* **Transcribed page contents**
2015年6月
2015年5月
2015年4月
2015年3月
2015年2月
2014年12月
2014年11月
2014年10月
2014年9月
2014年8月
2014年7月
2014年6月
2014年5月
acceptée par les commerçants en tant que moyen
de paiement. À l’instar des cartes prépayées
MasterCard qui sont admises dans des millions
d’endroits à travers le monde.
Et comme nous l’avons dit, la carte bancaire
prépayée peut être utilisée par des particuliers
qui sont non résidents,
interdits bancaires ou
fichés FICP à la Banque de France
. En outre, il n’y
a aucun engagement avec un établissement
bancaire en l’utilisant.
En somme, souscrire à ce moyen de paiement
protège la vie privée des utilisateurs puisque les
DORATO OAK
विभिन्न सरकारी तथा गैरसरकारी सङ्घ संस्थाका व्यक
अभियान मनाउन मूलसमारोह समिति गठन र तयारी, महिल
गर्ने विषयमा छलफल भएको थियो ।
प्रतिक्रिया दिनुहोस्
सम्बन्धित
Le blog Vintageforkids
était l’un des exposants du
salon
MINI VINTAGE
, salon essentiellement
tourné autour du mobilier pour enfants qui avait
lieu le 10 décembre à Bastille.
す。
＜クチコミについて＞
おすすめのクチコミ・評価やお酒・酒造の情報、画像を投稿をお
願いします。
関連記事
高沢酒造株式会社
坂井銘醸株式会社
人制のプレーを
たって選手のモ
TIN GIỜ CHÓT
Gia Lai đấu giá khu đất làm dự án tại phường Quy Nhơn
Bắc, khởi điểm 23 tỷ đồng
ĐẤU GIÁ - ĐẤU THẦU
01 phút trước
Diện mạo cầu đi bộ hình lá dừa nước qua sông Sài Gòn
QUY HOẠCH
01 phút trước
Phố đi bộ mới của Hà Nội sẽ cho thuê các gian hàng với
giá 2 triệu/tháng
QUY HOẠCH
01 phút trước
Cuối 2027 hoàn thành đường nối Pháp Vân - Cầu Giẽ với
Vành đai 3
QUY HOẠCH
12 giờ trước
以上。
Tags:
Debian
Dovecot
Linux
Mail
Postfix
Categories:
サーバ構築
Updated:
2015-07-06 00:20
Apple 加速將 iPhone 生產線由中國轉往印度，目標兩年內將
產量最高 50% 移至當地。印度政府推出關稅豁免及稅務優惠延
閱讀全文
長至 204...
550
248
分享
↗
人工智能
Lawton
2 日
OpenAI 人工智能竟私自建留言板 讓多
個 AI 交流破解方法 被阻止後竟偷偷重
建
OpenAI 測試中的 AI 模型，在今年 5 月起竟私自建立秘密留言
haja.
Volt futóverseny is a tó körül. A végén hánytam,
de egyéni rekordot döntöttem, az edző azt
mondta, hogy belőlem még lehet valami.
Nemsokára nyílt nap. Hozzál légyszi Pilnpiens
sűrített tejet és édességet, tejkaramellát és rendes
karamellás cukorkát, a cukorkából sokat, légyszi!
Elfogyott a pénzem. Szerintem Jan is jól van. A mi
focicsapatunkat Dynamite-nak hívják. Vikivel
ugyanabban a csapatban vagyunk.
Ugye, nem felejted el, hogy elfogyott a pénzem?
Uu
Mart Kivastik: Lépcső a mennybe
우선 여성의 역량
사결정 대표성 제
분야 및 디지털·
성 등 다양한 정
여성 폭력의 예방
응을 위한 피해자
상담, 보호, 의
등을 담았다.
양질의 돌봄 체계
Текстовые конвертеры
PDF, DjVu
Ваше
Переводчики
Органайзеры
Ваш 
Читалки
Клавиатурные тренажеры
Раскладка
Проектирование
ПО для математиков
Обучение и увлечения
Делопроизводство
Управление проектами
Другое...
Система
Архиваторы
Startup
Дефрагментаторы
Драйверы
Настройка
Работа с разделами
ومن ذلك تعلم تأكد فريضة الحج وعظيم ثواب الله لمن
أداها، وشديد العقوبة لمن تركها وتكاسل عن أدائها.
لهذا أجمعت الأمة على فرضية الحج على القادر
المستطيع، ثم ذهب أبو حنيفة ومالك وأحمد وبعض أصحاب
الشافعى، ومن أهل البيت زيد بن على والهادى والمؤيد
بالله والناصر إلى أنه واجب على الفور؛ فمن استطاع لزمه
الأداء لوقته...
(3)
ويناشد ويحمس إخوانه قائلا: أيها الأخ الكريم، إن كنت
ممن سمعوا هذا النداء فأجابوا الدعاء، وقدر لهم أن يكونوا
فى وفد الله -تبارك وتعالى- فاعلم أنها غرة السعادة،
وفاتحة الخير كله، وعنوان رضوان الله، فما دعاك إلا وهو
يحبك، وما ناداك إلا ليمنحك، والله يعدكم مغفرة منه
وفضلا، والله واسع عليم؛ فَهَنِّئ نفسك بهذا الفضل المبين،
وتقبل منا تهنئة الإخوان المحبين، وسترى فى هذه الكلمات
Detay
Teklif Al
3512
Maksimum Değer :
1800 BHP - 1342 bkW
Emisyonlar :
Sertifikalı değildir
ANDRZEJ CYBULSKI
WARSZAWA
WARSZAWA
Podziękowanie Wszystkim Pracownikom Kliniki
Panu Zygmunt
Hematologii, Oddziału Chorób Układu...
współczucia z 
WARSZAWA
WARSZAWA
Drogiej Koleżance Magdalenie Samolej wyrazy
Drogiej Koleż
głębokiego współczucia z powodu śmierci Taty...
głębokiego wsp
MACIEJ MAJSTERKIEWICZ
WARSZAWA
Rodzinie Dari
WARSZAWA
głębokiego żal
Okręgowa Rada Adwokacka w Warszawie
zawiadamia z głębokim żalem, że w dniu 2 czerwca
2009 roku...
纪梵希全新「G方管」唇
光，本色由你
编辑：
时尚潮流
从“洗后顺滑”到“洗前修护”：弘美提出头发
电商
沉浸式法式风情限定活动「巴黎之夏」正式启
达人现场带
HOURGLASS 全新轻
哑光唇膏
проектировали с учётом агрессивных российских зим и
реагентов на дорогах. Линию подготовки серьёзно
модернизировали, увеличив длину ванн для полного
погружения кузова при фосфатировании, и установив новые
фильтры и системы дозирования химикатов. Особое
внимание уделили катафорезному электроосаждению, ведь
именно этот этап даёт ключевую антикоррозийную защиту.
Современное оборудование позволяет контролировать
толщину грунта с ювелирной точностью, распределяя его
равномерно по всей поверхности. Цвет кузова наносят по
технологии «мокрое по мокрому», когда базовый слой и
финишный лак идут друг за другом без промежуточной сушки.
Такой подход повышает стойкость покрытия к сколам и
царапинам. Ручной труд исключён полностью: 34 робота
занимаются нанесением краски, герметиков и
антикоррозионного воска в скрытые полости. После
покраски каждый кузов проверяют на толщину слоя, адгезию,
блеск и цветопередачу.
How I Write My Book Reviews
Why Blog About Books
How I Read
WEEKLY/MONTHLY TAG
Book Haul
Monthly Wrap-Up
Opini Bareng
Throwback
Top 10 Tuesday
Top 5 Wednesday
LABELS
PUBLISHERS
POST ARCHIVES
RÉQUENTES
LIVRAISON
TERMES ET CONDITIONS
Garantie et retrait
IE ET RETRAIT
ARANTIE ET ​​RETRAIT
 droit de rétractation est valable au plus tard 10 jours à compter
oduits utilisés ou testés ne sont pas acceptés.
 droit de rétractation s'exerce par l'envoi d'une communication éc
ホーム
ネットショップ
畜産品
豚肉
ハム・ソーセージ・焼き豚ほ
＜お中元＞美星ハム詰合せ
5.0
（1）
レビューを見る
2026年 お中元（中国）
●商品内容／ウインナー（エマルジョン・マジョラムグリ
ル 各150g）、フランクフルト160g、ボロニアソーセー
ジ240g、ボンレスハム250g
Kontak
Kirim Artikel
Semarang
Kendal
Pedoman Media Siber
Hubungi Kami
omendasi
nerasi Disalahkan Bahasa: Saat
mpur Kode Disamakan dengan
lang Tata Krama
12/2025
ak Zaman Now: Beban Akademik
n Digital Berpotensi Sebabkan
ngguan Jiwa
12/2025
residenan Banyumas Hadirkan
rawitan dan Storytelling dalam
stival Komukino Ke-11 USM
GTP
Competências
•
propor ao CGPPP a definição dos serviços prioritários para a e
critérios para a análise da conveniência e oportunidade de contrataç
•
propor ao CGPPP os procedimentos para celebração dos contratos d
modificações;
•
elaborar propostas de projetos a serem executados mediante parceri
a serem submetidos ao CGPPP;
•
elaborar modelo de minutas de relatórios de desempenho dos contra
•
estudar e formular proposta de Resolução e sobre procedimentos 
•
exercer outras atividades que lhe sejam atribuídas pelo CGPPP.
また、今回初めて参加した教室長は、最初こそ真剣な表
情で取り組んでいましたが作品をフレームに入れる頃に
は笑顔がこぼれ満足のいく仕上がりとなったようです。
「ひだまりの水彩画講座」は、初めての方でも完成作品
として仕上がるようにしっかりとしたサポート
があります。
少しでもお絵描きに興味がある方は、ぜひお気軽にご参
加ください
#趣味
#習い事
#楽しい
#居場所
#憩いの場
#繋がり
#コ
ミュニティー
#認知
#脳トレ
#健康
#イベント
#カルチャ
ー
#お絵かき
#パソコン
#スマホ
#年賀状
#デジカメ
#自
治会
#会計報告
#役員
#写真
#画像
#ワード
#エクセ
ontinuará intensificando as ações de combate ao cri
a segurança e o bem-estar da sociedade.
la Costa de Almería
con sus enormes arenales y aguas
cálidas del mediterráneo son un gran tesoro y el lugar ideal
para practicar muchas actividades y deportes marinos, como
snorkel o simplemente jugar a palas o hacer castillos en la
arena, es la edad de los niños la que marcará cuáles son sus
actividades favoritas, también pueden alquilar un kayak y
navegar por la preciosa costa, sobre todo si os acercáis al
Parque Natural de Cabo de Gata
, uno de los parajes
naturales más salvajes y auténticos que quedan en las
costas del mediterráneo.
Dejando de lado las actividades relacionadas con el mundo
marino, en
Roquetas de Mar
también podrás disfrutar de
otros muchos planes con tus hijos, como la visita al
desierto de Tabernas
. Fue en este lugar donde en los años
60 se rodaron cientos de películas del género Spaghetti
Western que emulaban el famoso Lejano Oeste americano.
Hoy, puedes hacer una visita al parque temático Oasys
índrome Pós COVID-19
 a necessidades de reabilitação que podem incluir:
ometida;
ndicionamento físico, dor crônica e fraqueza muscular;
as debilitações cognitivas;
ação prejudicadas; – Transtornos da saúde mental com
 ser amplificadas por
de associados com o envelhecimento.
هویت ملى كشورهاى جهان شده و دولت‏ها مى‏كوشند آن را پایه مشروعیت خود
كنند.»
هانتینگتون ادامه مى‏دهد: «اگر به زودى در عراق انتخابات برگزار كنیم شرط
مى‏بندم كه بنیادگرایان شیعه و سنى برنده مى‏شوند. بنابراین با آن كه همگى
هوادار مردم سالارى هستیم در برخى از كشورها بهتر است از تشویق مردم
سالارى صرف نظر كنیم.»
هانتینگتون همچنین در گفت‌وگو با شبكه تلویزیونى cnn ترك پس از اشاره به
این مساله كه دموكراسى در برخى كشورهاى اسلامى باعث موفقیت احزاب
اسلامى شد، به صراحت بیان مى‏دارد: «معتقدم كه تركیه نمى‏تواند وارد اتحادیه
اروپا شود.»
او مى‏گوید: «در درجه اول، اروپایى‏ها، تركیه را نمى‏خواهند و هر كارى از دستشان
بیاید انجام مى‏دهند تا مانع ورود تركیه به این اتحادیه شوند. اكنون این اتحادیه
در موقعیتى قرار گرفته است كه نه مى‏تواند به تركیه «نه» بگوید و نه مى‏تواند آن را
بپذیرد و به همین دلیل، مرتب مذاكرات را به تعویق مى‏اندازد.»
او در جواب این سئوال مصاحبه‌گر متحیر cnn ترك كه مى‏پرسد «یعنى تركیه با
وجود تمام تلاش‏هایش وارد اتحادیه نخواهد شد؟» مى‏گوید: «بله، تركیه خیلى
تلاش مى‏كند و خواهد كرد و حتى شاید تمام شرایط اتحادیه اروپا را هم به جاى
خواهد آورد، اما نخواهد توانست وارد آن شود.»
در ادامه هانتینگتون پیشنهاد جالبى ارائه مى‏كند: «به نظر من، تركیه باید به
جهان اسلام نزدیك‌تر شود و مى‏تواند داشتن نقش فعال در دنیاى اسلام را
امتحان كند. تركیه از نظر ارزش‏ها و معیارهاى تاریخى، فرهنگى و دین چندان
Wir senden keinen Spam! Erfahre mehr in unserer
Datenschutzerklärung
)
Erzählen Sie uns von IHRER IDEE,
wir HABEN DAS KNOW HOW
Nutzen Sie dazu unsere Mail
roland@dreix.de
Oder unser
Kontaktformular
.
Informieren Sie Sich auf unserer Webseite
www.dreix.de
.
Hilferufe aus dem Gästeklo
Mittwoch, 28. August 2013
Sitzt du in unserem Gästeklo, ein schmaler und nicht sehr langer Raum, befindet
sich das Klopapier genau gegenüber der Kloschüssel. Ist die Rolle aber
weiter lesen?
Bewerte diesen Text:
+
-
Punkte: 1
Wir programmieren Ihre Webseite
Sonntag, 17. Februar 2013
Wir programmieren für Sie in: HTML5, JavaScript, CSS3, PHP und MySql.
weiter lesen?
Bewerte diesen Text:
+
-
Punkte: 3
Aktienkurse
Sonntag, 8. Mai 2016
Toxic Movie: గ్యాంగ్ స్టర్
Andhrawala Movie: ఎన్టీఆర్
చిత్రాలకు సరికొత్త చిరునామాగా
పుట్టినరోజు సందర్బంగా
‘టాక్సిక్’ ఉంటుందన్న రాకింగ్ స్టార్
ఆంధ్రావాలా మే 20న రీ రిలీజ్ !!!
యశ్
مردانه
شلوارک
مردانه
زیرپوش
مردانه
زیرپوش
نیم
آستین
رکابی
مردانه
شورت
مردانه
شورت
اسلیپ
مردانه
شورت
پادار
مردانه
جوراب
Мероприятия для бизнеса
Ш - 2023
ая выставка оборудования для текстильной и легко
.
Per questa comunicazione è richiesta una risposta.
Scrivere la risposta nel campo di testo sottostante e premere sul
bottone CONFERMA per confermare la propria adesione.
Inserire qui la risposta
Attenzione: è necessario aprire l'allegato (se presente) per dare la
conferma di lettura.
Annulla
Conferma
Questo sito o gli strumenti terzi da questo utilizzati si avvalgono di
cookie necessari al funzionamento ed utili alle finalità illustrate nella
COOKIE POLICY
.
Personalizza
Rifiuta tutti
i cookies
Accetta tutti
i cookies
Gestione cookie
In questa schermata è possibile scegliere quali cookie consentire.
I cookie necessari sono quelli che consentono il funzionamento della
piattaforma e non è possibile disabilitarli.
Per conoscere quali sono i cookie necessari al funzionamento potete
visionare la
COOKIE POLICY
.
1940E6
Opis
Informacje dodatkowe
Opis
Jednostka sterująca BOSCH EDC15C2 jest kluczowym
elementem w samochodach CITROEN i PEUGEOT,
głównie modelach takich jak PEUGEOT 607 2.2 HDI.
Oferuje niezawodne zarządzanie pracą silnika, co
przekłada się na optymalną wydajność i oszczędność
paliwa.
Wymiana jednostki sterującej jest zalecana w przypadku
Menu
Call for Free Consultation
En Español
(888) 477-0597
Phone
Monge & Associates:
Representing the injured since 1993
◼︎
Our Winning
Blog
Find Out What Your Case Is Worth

* **Goal of the exercise**
All that belongs in your answer is the stretch of entries above from the line with "個 AI 交流破解方法 被阻止後竟偷偷重" through the line with "ومن ذلك تعلم", printed exactly.

* **Written answer**
個 AI 交流破解方法 被阻止後竟偷偷重
建
OpenAI 測試中的 AI 模型，在今年 5 月起竟私自建立秘密留言
haja.
Volt futóverseny is a tó körül. A végén hánytam,
de egyéni rekordot döntöttem, az edző azt
mondta, hogy belőlem még lehet valami.
Nemsokára nyílt nap. Hozzál légyszi Pilnpiens
sűrített tejet és édességet, tejkaramellát és rendes
karamellás cukorkát, a cukorkából sokat, légyszi!
Elfogyott a pénzem. Szerintem Jan is jól van. A mi
focicsapatunkat Dynamite-nak hívják. Vikivel
ugyanabban a csapatban vagyunk.
Ugye, nem felejted el, hogy elfogyott a pénzem?
Uu
Mart Kivastik: Lépcső a mennybe
우선 여성의 역량
사결정 대표성 제
분야 및 디지털·
성 등 다양한 정
여성 폭력의 예방
응을 위한 피해자
상담, 보호, 의
등을 담았다.
양질의 돌봄 체계
Текстовые конвертеры
PDF, DjVu
Ваше
Переводчики
Органайзеры
Ваш 
Читалки
Клавиатурные тренажеры
Раскладка
Проектирование
ПО для математиков
Обучение и увлечения
Делопроизводство
Управление проектами
Другое...
Система
Архиваторы
Startup
Дефрагментаторы
Драйверы
Настройка
Работа с разделами
ومن ذلك تعلم تأكد فريضة الحج وعظيم ثواب الله لمن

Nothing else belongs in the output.